Closure of Select U.S. Stores Additional 900 Layoffs Following 1,100 Earlier This Year Global Sales Decline for Sixth Consecutive QuarterPhoto=Starbucks
Starbucks is embarking on sweeping restructuring measures, including store closures across North America and the layoff of 900 employees. The initiative seeks both a turnaround in sales and a recalibration of cost structures, but with consumer re-engagement hampered by elevated pricing and performance recovery still elusive, doubts linger over whether the move will amount to more than a cost-cutting exercise.
USD 1.4 Billion Reform Drive
On the 25th, Starbucks disclosed in a filing to the U.S. Securities and Exchange Commission (SEC) a restructuring program worth USD 1 billion. The plan calls for a reduction of about 1% of North American company-owned outlets during fiscal 2025, taking into account both new store openings and closures. Among the shuttered outlets will be the Reserve store inside Starbucks’ Seattle headquarters as well as the flagship Capitol Hill Reserve Roastery. As a result, the company’s North American store count is expected to fall from 18,734 at the end of June to roughly 18,200 by the end of September, a net decrease of around 500 outlets.

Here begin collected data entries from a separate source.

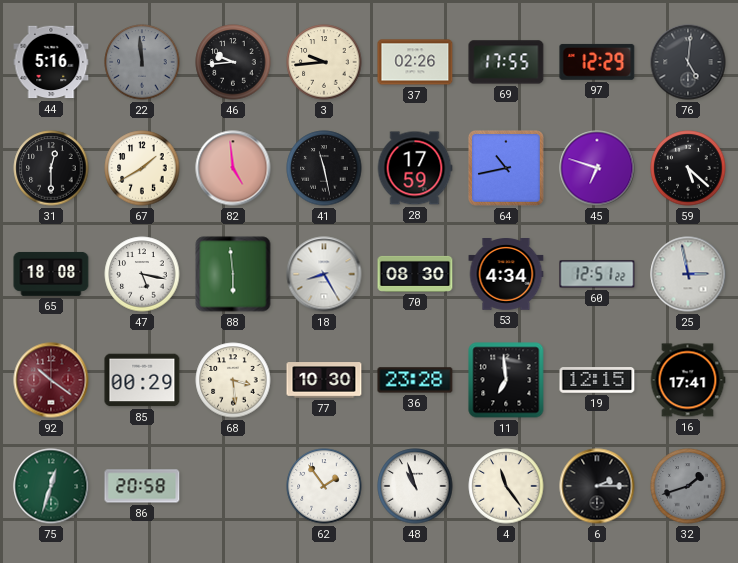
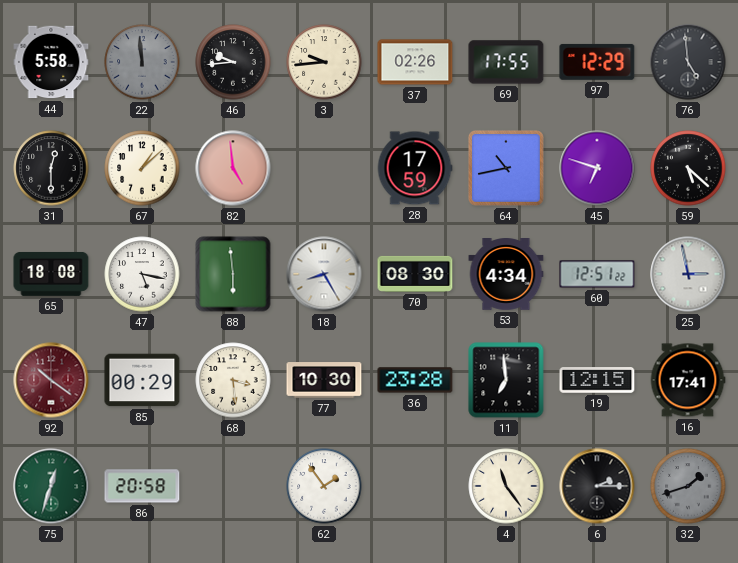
44: 5:16 -> 5:58
76: 5:01 -> 4:59
67: 1:40 -> 1:08
41: 11:28 -> none
48: 10:57 -> none
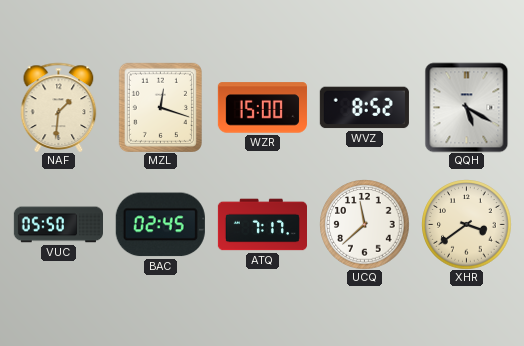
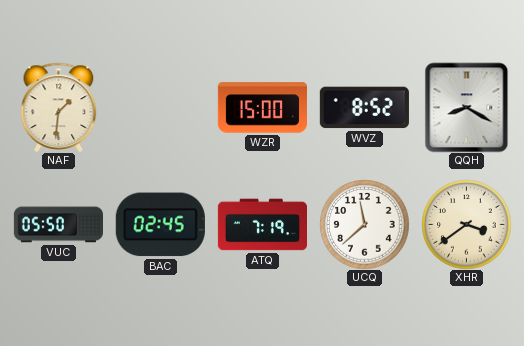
MZL: 12:18 -> none
QQH: 5:20 -> 8:20
ATQ: 7:17 -> 7:19
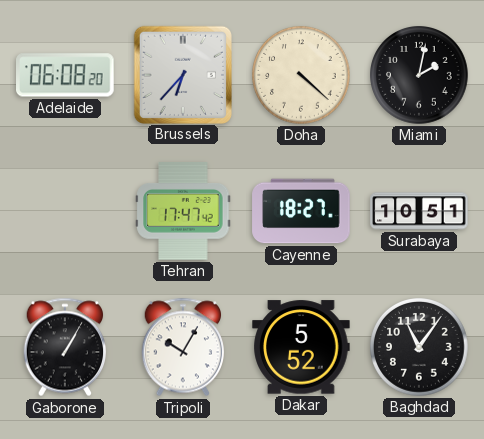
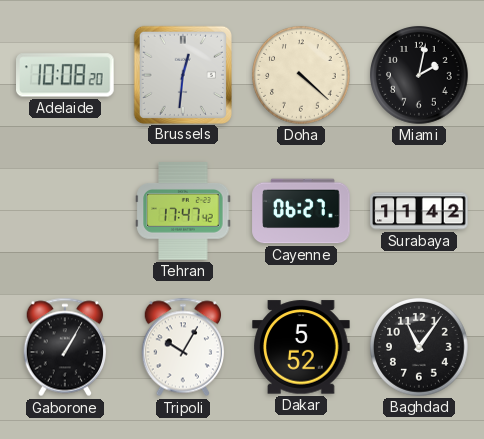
Adelaide: 06:08 -> 10:08
Brussels: 6:37 -> 12:31
Cayenne: 18:27 -> 06:27
Surabaya: 10:51 -> 11:42
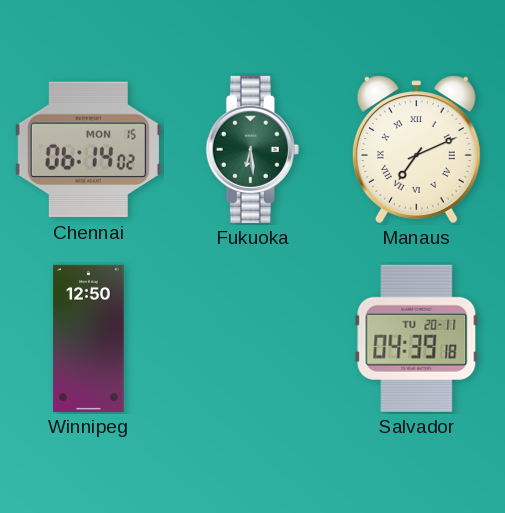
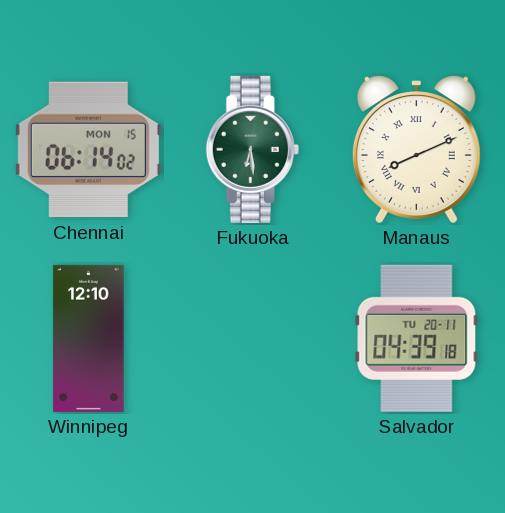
Manaus: 7:11 -> 8:11
Winnipeg: 12:50 -> 12:10
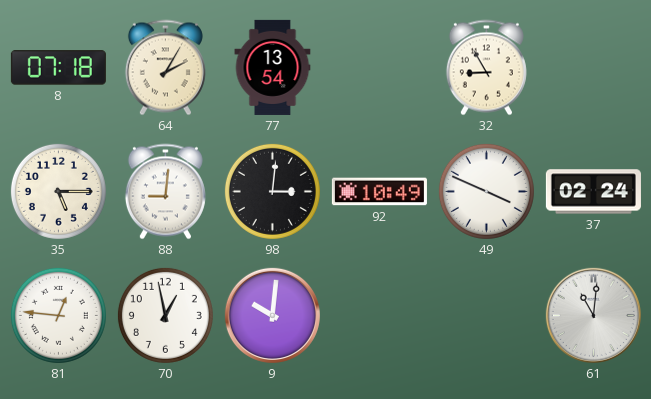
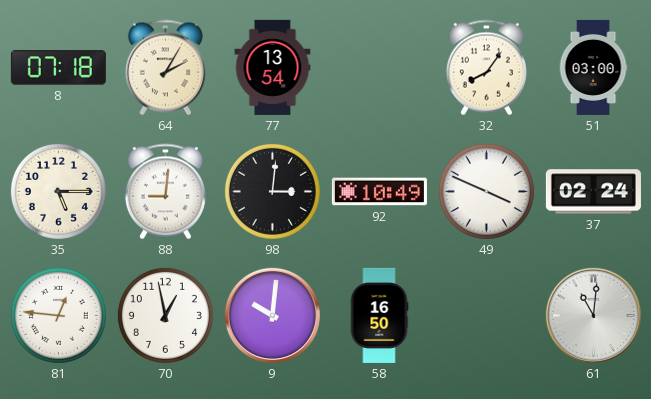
32: 8:55 -> 8:06
51: none -> 03:00
58: none -> 16:50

Starbucks will also dismiss approximately 900 non-retail employees on the 26th. Of the USD 1 billion restructuring budget, USD 150 million is earmarked for severance, termination packages, and outplacement programs, while the remaining USD 850 million is allocated to store closure costs. The company noted that a substantial portion of these expenses will be reflected in fiscal 2025. Starbucks intends to stabilize its North American store base at around 18,200 by the end of the fiscal year before resuming expansion in 2026. “We will invest closer to customers and coffeehouses to reverse the sales decline,” the company said.

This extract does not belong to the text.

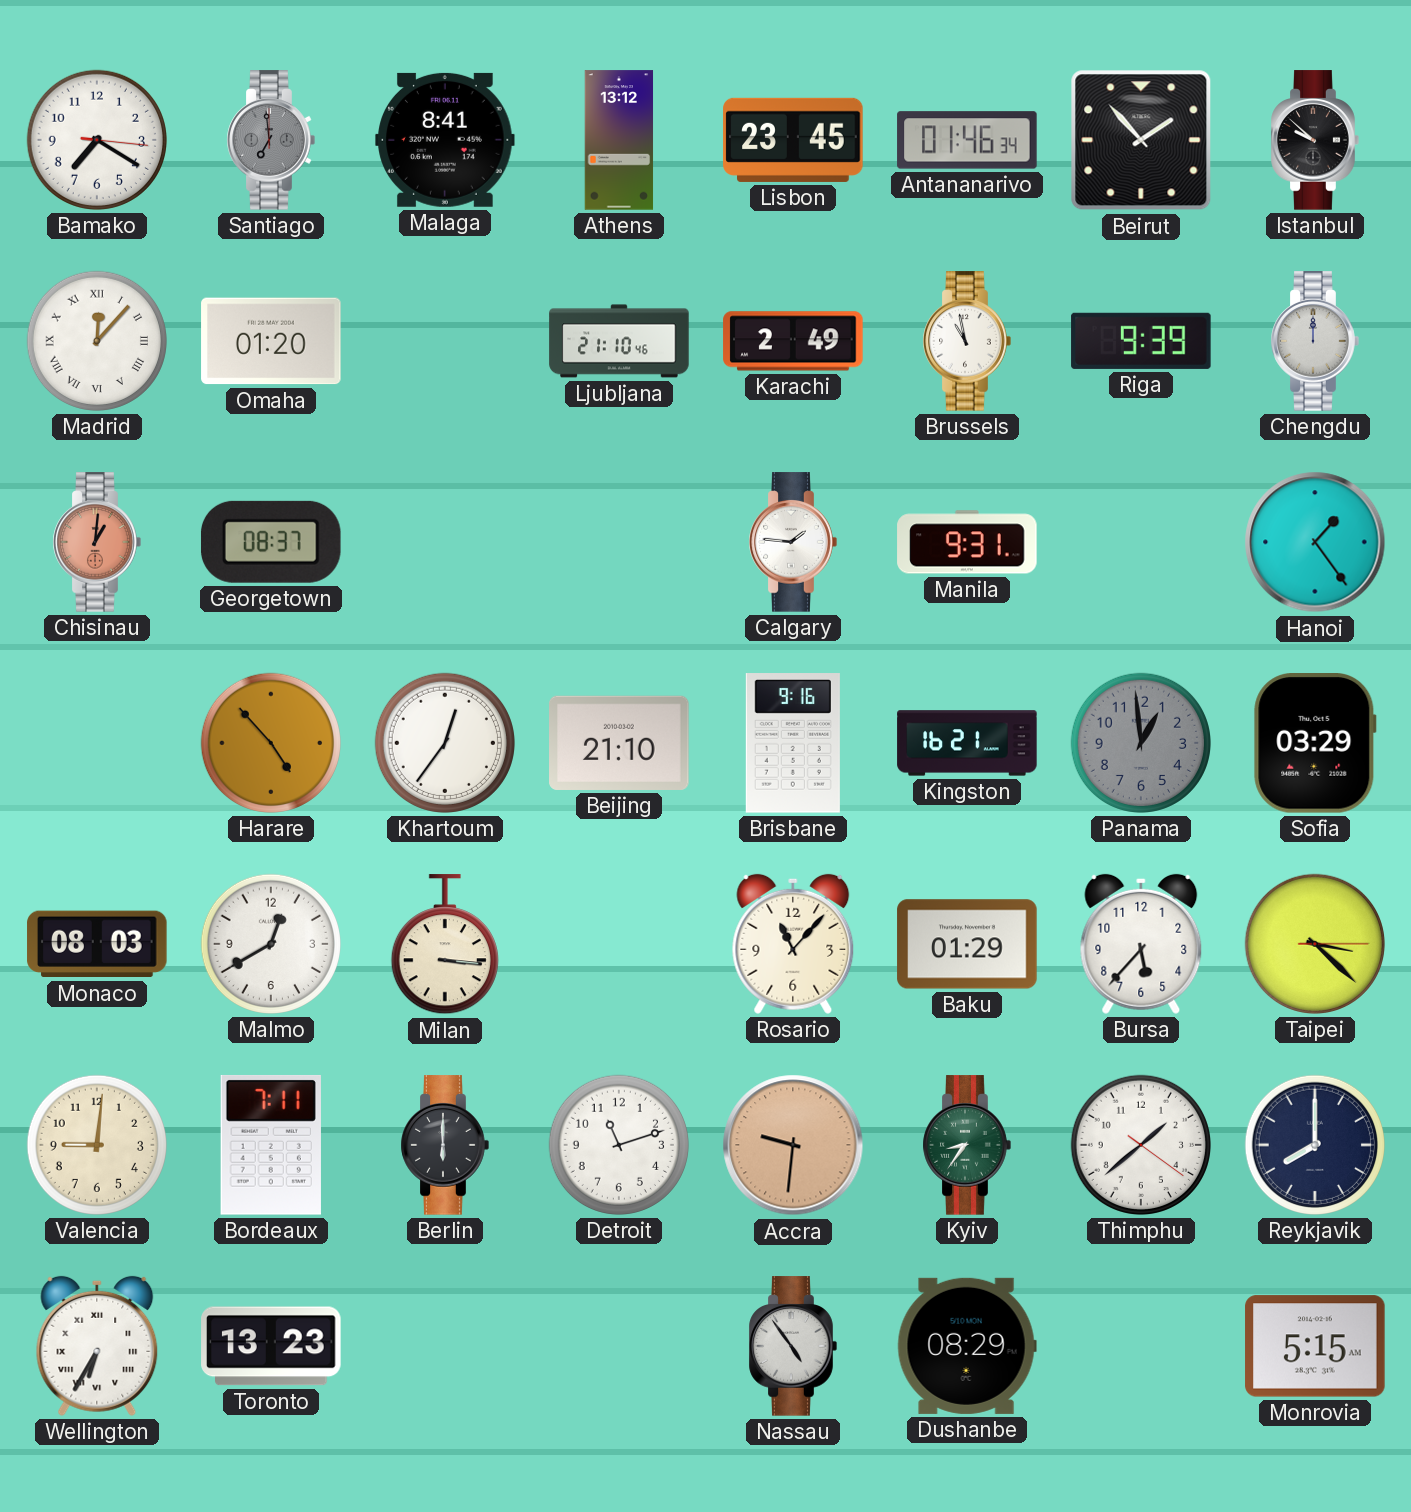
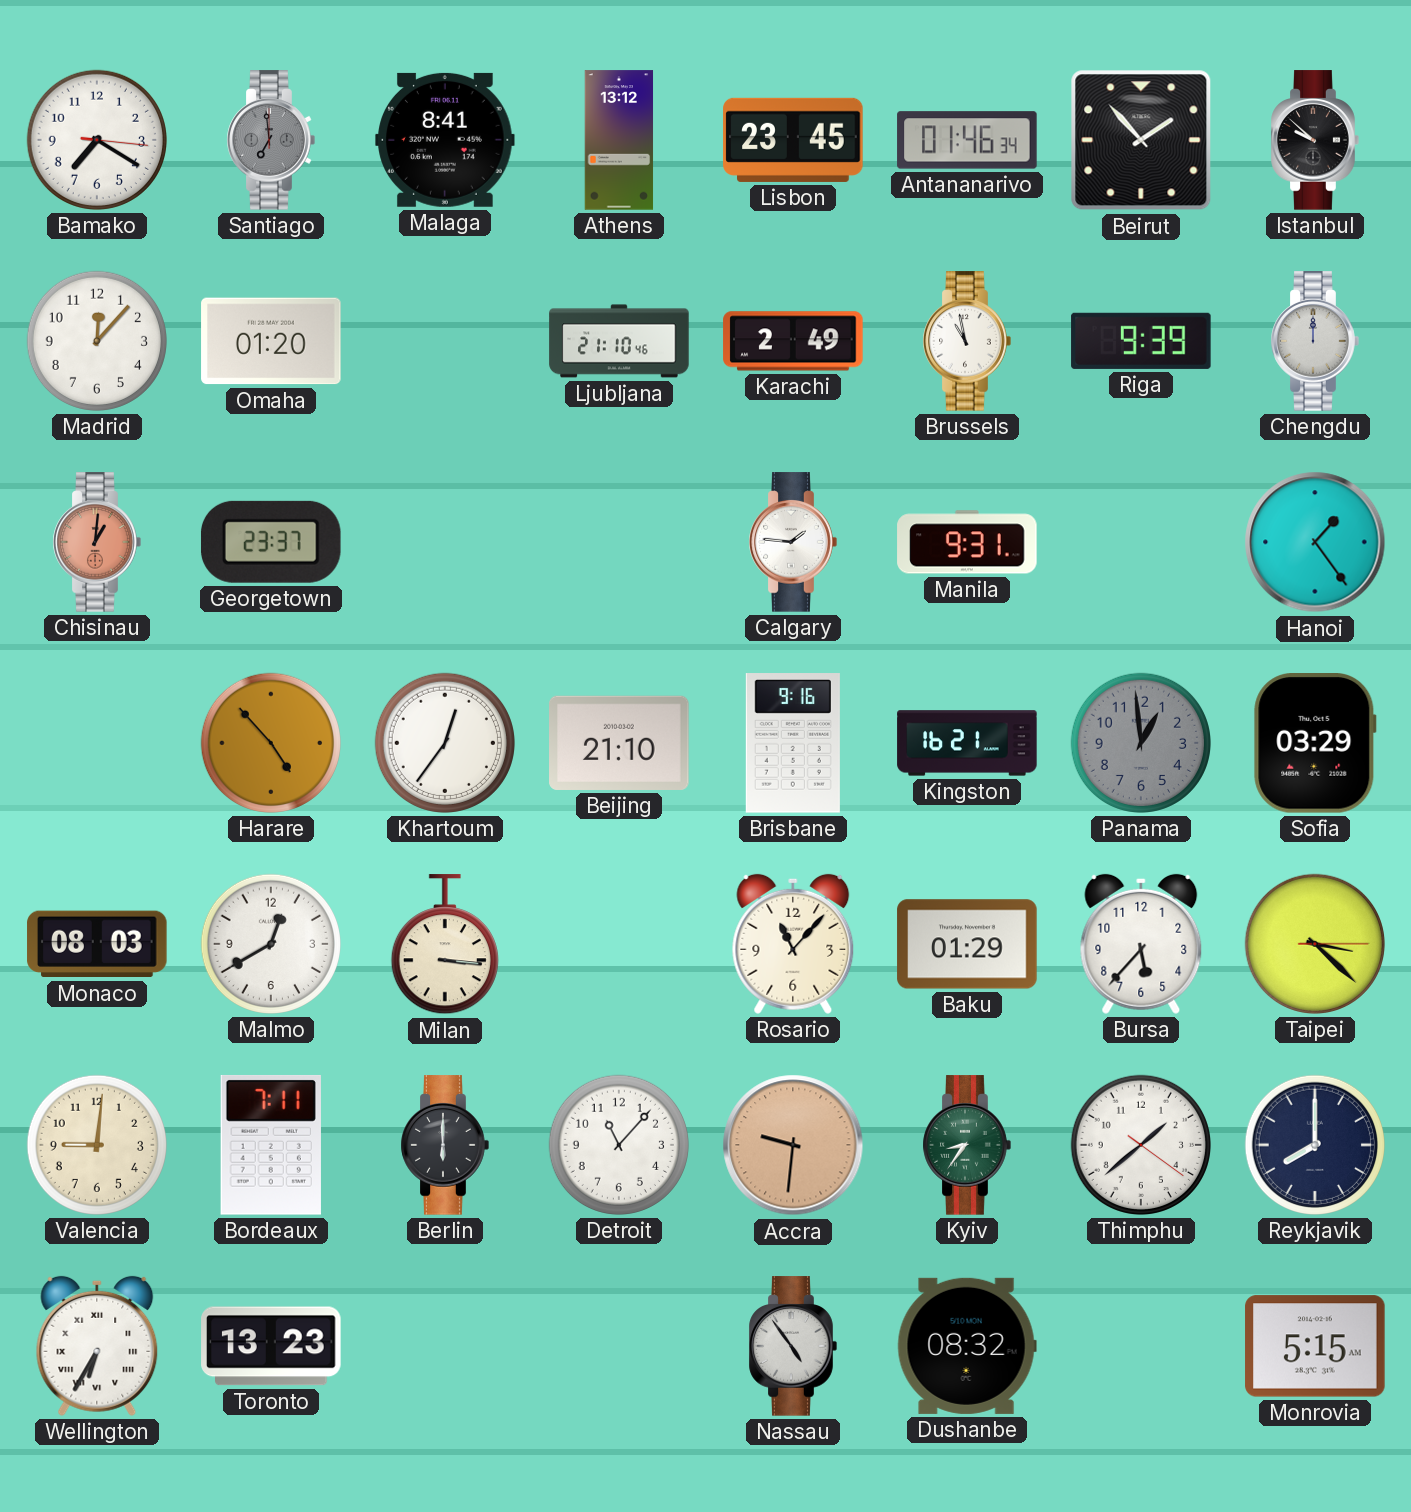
Madrid numerals: Roman -> Arabic
Georgetown: 08:37 -> 23:37
Detroit: 11:12 -> 11:07
Dushanbe: 08:29 -> 08:32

In a letter to staff, CEO Brian Niccol stated, “Some stores cannot provide the environment expected by customers and partners, or are not financially sustainable. This restructuring is about amplifying what works and concentrating resources.” Baristas at closing outlets will be reassigned to nearby stores, though some will receive severance packages.
‘Back to Starbucks’ Project Heightens Employee Frustration
This marks the second major round of layoffs under Niccol, who became CEO in September 2024. Earlier this year, Starbucks cut 1,100 headquarters staff. His appointment had initially raised hopes of revival, given his track record at Chipotle Mexican Grill. When Niccol took over Chipotle in 2018, the company was grappling with weak quality controls and stagnant menus; under his leadership, annual revenue nearly doubled to almost USD 10 billion, with Chipotle continuing to outpace rivals in growth and profitability.
At Starbucks, Niccol launched the “Back to Starbucks” project aimed at drawing customers back. Initiatives included free plant-based milk substitutions for dairy drinks, the revival of the self-service bar offering milk and syrups, and efforts to recreate the traditional café atmosphere where patrons lingered over lattes. This encompassed reinstating the green apron dress code for baristas, handwritten customer names on cups, and store remodels for a cozier ambience.
Niccol also identified long wait times as a key driver of customer attrition, instructing baristas to deliver drinks within four minutes, akin to fast-food operations. Starbucks committed over USD 500 million to additional staffing and order optimization technology. However, promotional drinks often require complex preparation. “The Strawberry Matcha Strato Frappuccino this summer needed six ingredients and two blenders,” complained Brooke Allen, a California barista. “If that were the only order, sure, one minute. But that’s not reality.”
Baristas also voiced resentment over being compelled to write messages or draw on cups. According to the New York Times, failure to personalize every cup during rush hours now triggers disciplinary warnings. “If you say you don’t have time, the response is, ‘Do you want to keep working here or not?’” said Jasmine Relli, a Buffalo barista.
Price Hikes Deepen Customer Exodus
From the consumer’s perspective, soaring beverage prices remain the most formidable barrier. Starbucks has repeatedly raised prices to offset surging coffee bean costs from drought in key producing regions and the Trump administration’s imposition of a 50% tariff on Brazilian coffee. As prices climbed, customers retreated. Revenue Management Solutions data show store visits dropped roughly 7% in Q1.
Meanwhile, lower-cost rivals offering inventive drinks have multiplied. Arkansas-based 7 Brew Coffee and Nebraska’s Scooters Coffee are prominent examples. A drive-through chain in Oregon has doubled its stock price over the past year by selling customizable energy drinks, mirroring Starbucks’ personalization model. Substitutes are proliferating.
Ultimately, Niccol’s initiatives have thus far satisfied neither employees nor customers, and performance gains remain absent. In July, Starbucks reported that global same-store sales had fallen for six consecutive quarters. North American sales dipped 2%, slightly better than the market consensus of -2.5%. Yet while the restaurant and bar sector index rose 6.5% over the past year, Starbucks shares sank 13%.